■ What is expected
Would it be possible to write out each entry below exactly, without the pictures?

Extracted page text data
-- -- --
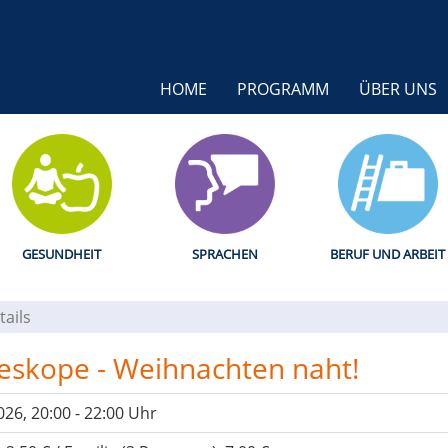
HOME
PROGRAMM
ÜBER UNS
GESUNDHEIT
SPRACHEN
BERUF UND ARBEIT
tails
leskope - Weihnachten naht!
026, 20:00 - 22:00 Uhr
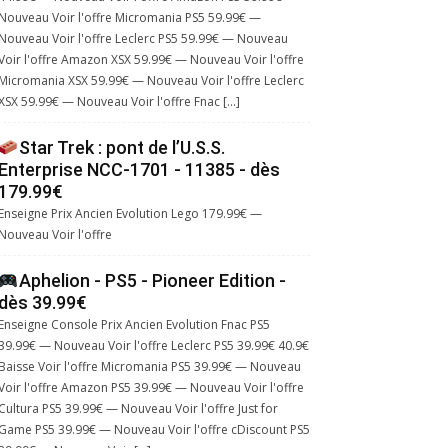
Nouveau Voir l'offre Micromania PS5 59.99€ —
Nouveau Voir l'offre Leclerc PS5 59.99€ — Nouveau
Voir l'offre Amazon XSX 59.99€ — Nouveau Voir l'offre
Micromania XSX 59.99€ — Nouveau Voir l'offre Leclerc
XSX 59.99€ — Nouveau Voir l'offre Fnac […]
Star Trek : pont de l’U.S.S.
Enterprise NCC-1701 - 11385 - dès
179.99€
Enseigne Prix Ancien Evolution Lego 179.99€ —
Nouveau Voir l'offre
Aphelion - PS5 - Pioneer Edition -
dès 39.99€
Enseigne Console Prix Ancien Evolution Fnac PS5
39.99€ — Nouveau Voir l'offre Leclerc PS5 39.99€ 40.9€
Baisse Voir l'offre Micromania PS5 39.99€ — Nouveau
Voir l'offre Amazon PS5 39.99€ — Nouveau Voir l'offre
Cultura PS5 39.99€ — Nouveau Voir l'offre Just for
Game PS5 39.99€ — Nouveau Voir l'offre cDiscount PS5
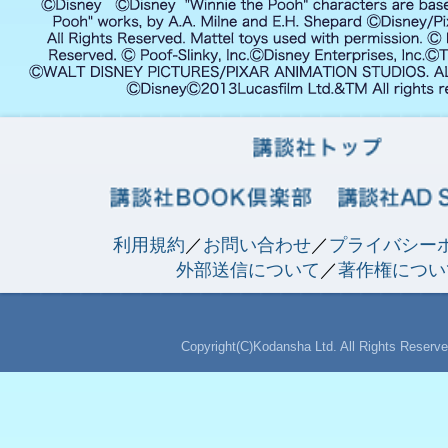
利用規約
／
お問い合わせ
／
プライバシー
外部送信について
／
著作権につい
Copyright(C)Kodansha Ltd. All Rights Reserve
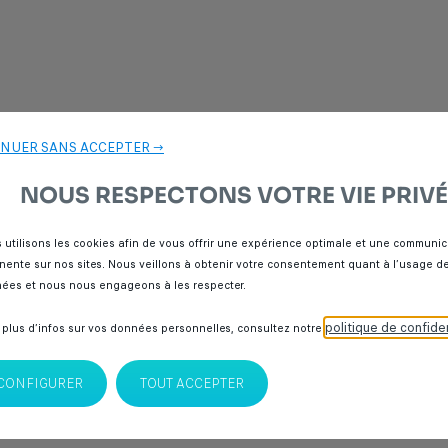
NUER SANS ACCEPTER →
NOUS RESPECTONS VOTRE VIE PRIVÉ
 utilisons les cookies afin de vous offrir une expérience optimale et une communic
inente sur nos sites. Nous veillons à obtenir votre consentement quant à l’usage d
ées et nous nous engageons à les respecter.
politique de confiden
 plus d’infos sur vos données personnelles, consultez notre
CONFIGURER
TOUT ACCEPTER
r Spoticar notre sélection de
berlines
,
citadines
,
SUV
et
véhicules utilitaires
d'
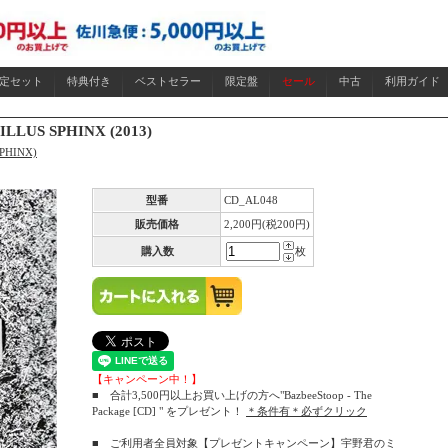
限定セット
特典付き
ベストセラー
限定盤
セール
中古
利用ガイド
LLUS SPHINX (2013)
PHINX)
型番
CD_AL048
販売価格
2,200円(税200円)
購入数
枚
【キャンペーン中！】
■ 合計3,500円以上お買い上げの方へ"BazbeeStoop - The
Package [CD] " をプレゼント！
＊条件有＊必ずクリック
■ ご利用者全員対象【プレゼントキャンペーン】宇野君のミ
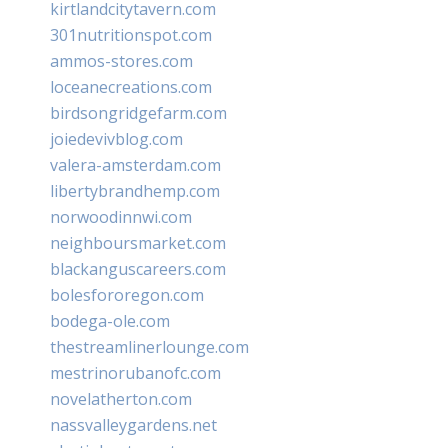
kirtlandcitytavern.com
301nutritionspot.com
ammos-stores.com
loceanecreations.com
birdsongridgefarm.com
joiedevivblog.com
valera-amsterdam.com
libertybrandhemp.com
norwoodinnwi.com
neighboursmarket.com
blackanguscareers.com
bolesfororegon.com
bodega-ole.com
thestreamlinerlounge.com
mestrinorubanofc.com
novelatherton.com
nassvalleygardens.net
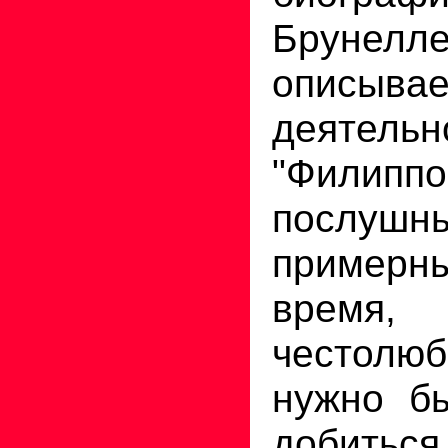
Брунел
описывае
деятельн
"Филипп
послушн
примерным
время
честол
нужно бы
добить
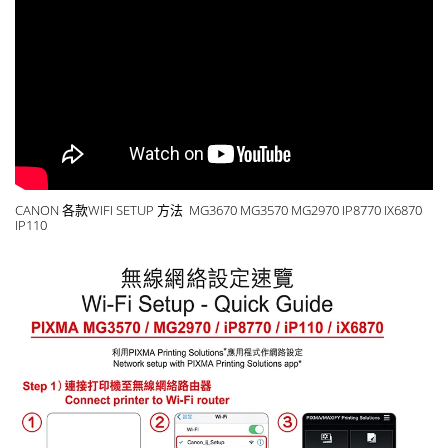
CANON 各款WIFI SETUP 方法 MG3670 MG3570 MG2970 IP8770 IX6870
IP110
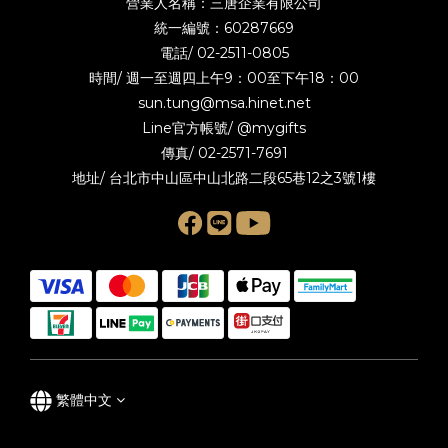
營業人名稱：三唐企業有限公司
統一編號：60287669
電話/
02-2511-0805
時間/ 週一至週四上午9：00至下午18：00
sun.tung@msa.hinet.net
Line官方帳號/
@mygifts
傳真/ 02-2571-7691
地址/ 台北市中山區中山北路二段65巷12之3號1樓
繁體中文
-- -- --
■ Task answer
HOME
PROGRAMM
ÜBER UNS
GESUNDHEIT
SPRACHEN
BERUF UND ARBEIT
tails
leskope - Weihnachten naht!
026, 20:00 - 22:00 Uhr
Nouveau Voir l'offre Micromania PS5 59.99€ —
Nouveau Voir l'offre Leclerc PS5 59.99€ — Nouveau
Voir l'offre Amazon XSX 59.99€ — Nouveau Voir l'offre
Micromania XSX 59.99€ — Nouveau Voir l'offre Leclerc
XSX 59.99€ — Nouveau Voir l'offre Fnac […]
Star Trek : pont de l’U.S.S.
Enterprise NCC-1701 - 11385 - dès
179.99€
Enseigne Prix Ancien Evolution Lego 179.99€ —
Nouveau Voir l'offre
Aphelion - PS5 - Pioneer Edition -
dès 39.99€
Enseigne Console Prix Ancien Evolution Fnac PS5
39.99€ — Nouveau Voir l'offre Leclerc PS5 39.99€ 40.9€
Baisse Voir l'offre Micromania PS5 39.99€ — Nouveau
Voir l'offre Amazon PS5 39.99€ — Nouveau Voir l'offre
Cultura PS5 39.99€ — Nouveau Voir l'offre Just for
Game PS5 39.99€ — Nouveau Voir l'offre cDiscount PS5
利用規約
／
お問い合わせ
／
プライバシー
外部送信について
／
著作権につい
Copyright(C)Kodansha Ltd. All Rights Reserve
NUER SANS ACCEPTER →
NOUS RESPECTONS VOTRE VIE PRIVÉ
 utilisons les cookies afin de vous offrir une expérience optimale et une communic
inente sur nos sites. Nous veillons à obtenir votre consentement quant à l’usage d
ées et nous nous engageons à les respecter.
politique de confiden
 plus d’infos sur vos données personnelles, consultez notre
CONFIGURER
TOUT ACCEPTER
r Spoticar notre sélection de
berlines
,
citadines
,
SUV
et
véhicules utilitaires
d'
限定セット
特典付き
ベストセラー
限定盤
セール
中古
利用ガイド
LLUS SPHINX (2013)
PHINX)
型番
CD_AL048
販売価格
2,200円(税200円)
購入数
枚
【キャンペーン中！】
■ 合計3,500円以上お買い上げの方へ"BazbeeStoop - The
Package [CD] " をプレゼント！
＊条件有＊必ずクリック
■ ご利用者全員対象【プレゼントキャンペーン】宇野君のミ
kirtlandcitytavern.com
301nutritionspot.com
ammos-stores.com
loceanecreations.com
birdsongridgefarm.com
joiedevivblog.com
valera-amsterdam.com
libertybrandhemp.com
norwoodinnwi.com
neighboursmarket.com
blackanguscareers.com
bolesfororegon.com
bodega-ole.com
thestreamlinerlounge.com
mestrinorubanofc.com
novelatherton.com
nassvalleygardens.net
Брунел
описывае
деятельн
"Филипп
послушн
примерным
время
честол
нужно бы
добить
CANON 各款WIFI SETUP 方法 MG3670 MG3570 MG2970 IP8770 IX6870
IP110
營業人名稱：三唐企業有限公司
統一編號：60287669
電話/
02-2511-0805
時間/ 週一至週四上午9：00至下午18：00
sun.tung@msa.hinet.net
Line官方帳號/
@mygifts
傳真/ 02-2571-7691
地址/ 台北市中山區中山北路二段65巷12之3號1樓
繁體中文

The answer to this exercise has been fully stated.